Глеб глядел куда-то в направлении головной части поезда.
— Очень интересно, если не врешь...— цедил он и уже сердился,
— Это что я утоп-то? А ты и поверил, чудо-юдо! Кто же купается в октябре, милая душа! Что я, меховой, что ли, или непромокаемый?.. Не сердись, но мне показалось, что ты тяготишься мною. Я и порешил стать для тебя мертвым, чтоб доставить тебе спокойствие. Эту приписку я сам же и устроил Зоськиной рукой... (Понюхай, понюхай, рогожи-то на морозе фиалками пахнут!) А потом устыдился, что так дурно подумал о тебе. Словом, самый факт, что я заявляюсь к тебе теперь, рассматривай как меру моего раскаянья и дружбы!..

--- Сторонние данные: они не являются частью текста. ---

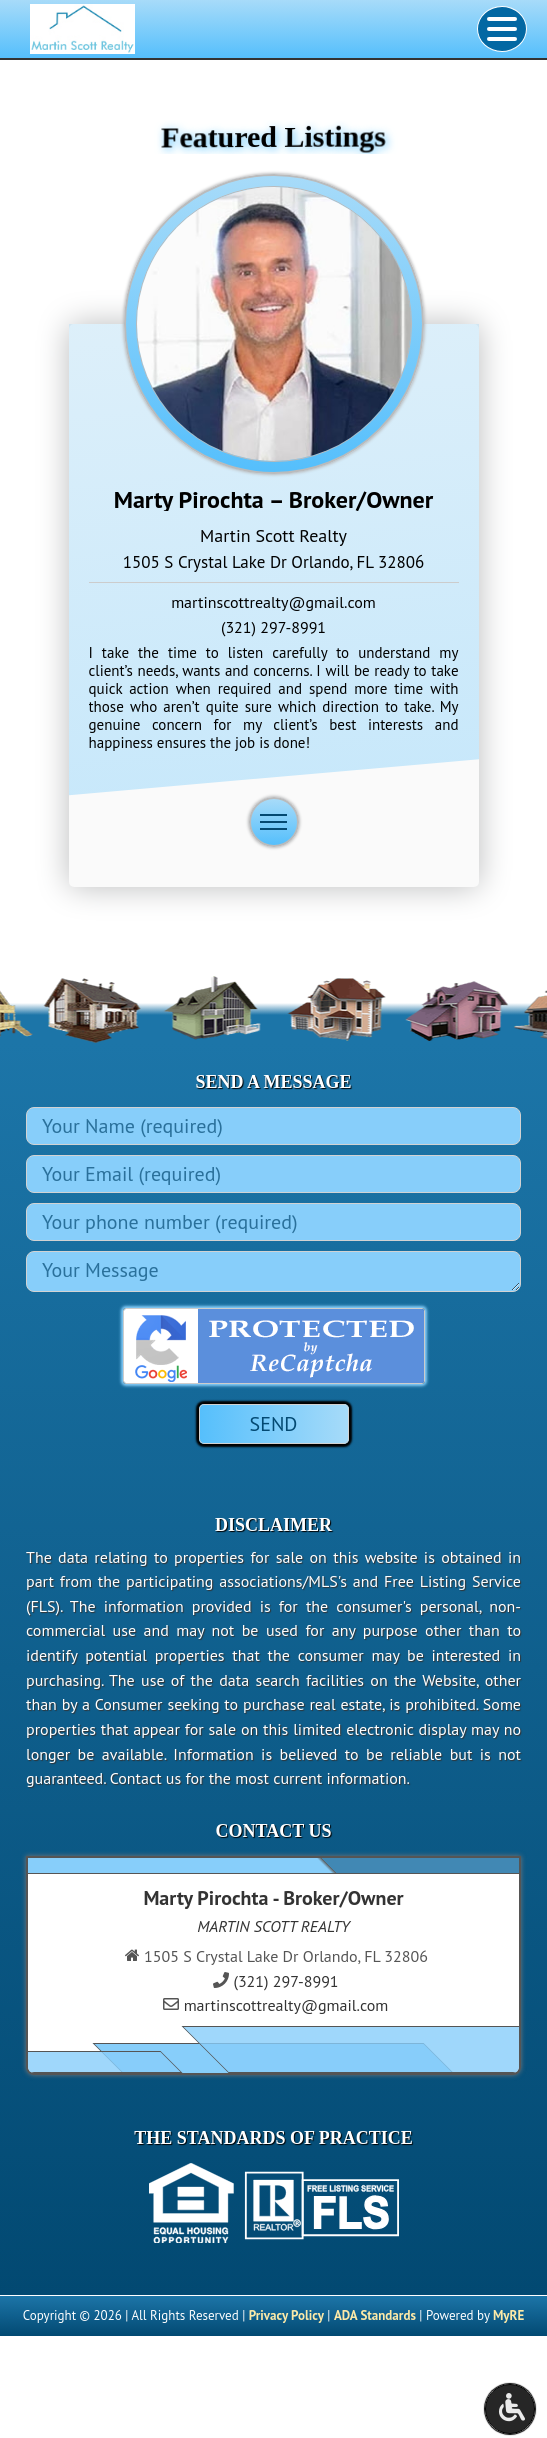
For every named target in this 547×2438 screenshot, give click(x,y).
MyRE (508, 2315)
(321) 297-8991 (273, 627)
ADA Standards (375, 2315)
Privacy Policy (286, 2315)
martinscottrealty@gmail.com (273, 602)
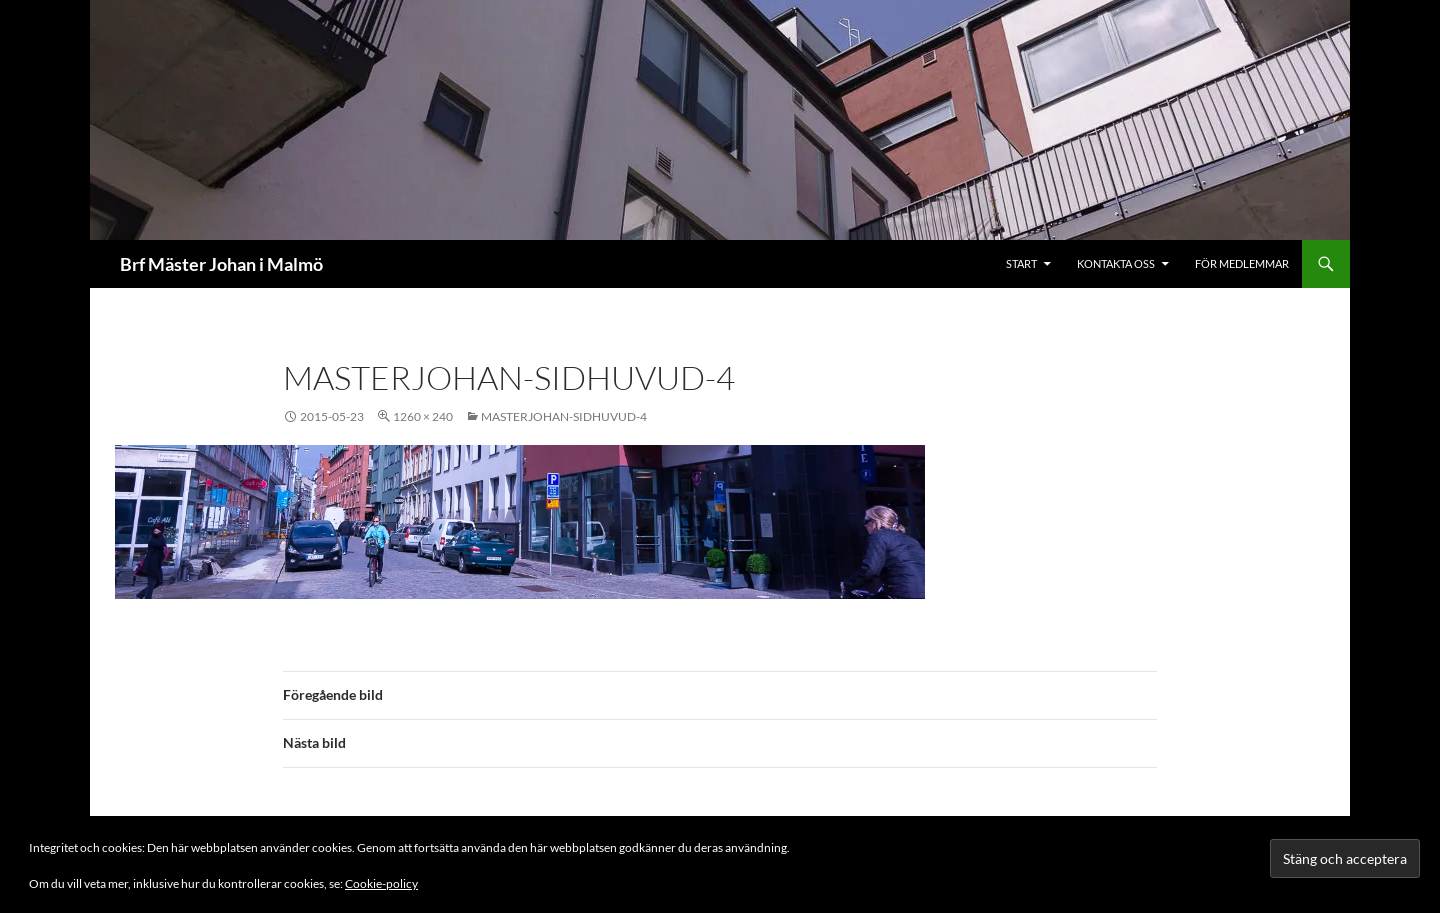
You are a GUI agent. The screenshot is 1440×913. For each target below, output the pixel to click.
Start (1021, 263)
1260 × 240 (423, 416)
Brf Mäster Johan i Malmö (221, 264)
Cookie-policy (381, 883)
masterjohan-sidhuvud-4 (564, 416)
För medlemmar (1242, 263)
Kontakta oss (1116, 263)
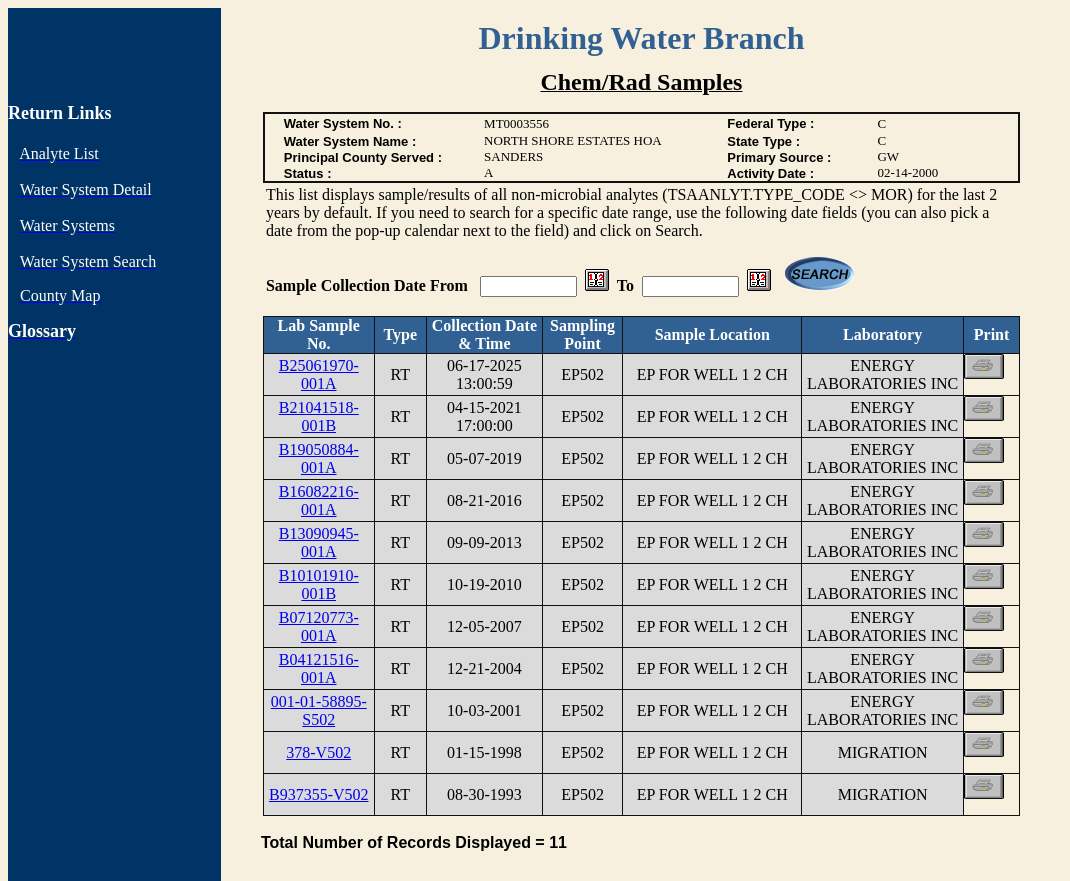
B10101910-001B (319, 584)
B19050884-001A (319, 458)
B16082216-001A (319, 500)
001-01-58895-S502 (319, 710)
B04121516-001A (319, 668)
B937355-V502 (319, 794)
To (625, 285)
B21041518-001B (319, 416)
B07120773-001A (319, 626)
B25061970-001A (319, 374)
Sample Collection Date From (369, 285)
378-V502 (318, 752)
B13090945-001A (319, 542)
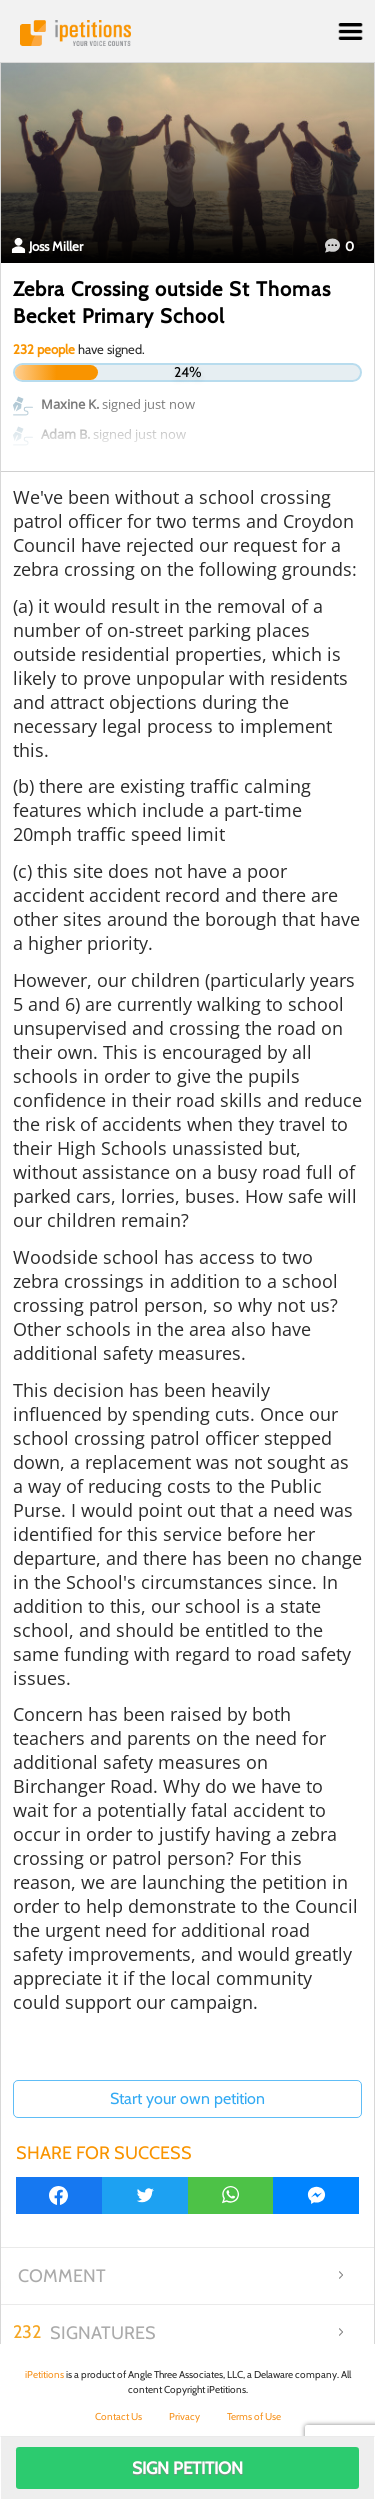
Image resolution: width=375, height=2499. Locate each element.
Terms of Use (254, 2416)
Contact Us (118, 2416)
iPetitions (187, 33)
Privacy (184, 2416)
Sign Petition (187, 2468)
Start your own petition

— Я не в том смысле, Евгений,— вставил Глеб, стремясь застраховать себя от писем на будущие времена.— Но ты написал неосторожные вещи в письме.
Кормилицын с видом заговорщика нахмурил брови.
— Ты думаешь?., пожалуй, ты и прав. Теперь развелось много любознательных...
Глеб нетерпеливо перебил его.
— ...И не опоздай, Евгений. Поезд простоит не дольше полминуты...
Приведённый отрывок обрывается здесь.